Si avvicina lo stop ai prelievi dal Lago di Bracciano e l’ipotesi di riduzione nella fornitura da parte di Acea si fa concreta: “Agricoltura in ginocchio per la siccità, così si peggiora una situazione già critica”.

C’è preoccupazione per la mancanza di soluzioni all’emergenza acqua nella Capitale, con il rischio concreto di razionamento drastico delle erogazioni da parte di Acea. Così si andrebbe ad aggravare una situazione già da bollino rosso, con l’agricoltura stremata dalla grave siccità e perdite su quasi un terzo dei raccolti. Lo afferma la Cia-Agricoltori Italiani di Roma, dopo che il Tribunale delle Acque ha respinto il ricorso presentato da Acea contro l’ordinanza della Regione Lazio che vieta i prelievi dal Lago di Bracciano (ormai considerato a rischio ambientale) a partire dalla mezzanotte di stasera.

E’ una crisi che si somma a un’altra crisi -dice la Cia-. Nelle ultime settimane, tra siccità e incendi, i danni al settore primario hanno superato abbondantemente i 500 milioni di euro e il Lazio è una regioni più colpite, tanto che ha chiesto lo stato di calamità. Ora lo spettro del razionamento dell’acqua non fa che peggiorare il quadro.

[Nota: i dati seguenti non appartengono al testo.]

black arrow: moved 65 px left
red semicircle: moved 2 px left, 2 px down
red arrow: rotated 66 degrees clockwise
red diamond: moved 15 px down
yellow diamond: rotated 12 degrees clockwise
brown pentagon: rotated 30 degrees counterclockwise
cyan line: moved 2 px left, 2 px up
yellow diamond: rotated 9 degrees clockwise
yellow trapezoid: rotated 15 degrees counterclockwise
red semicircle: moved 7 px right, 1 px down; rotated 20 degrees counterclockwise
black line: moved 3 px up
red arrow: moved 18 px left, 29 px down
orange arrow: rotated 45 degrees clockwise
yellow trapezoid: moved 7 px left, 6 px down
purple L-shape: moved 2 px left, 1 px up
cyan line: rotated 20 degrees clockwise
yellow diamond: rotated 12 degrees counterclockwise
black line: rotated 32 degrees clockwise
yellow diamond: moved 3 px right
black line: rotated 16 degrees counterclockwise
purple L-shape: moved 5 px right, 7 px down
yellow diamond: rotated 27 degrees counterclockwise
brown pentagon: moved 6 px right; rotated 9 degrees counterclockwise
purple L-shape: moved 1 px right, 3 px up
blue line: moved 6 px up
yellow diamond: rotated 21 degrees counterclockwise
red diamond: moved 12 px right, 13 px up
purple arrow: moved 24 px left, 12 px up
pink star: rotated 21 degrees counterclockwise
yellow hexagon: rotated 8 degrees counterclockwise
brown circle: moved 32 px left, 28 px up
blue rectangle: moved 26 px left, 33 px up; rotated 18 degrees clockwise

Tra l’altro -aggiunge la Cia- la verità è che il razionamento, con la turnazione nella fornitura dell’acqua, non risolve la questione. Bisogna pensare a soluzioni strutturali che richiedono una programmazione sistematica. Perché il problema vero, a Roma e in tutt’Italia, è la dispersione idrica, con reti obsolete che andrebbero ammodernate e adeguate alla situazione attuale e la necessità di creare nuovi ed efficienti bacini di invaso e accumulo.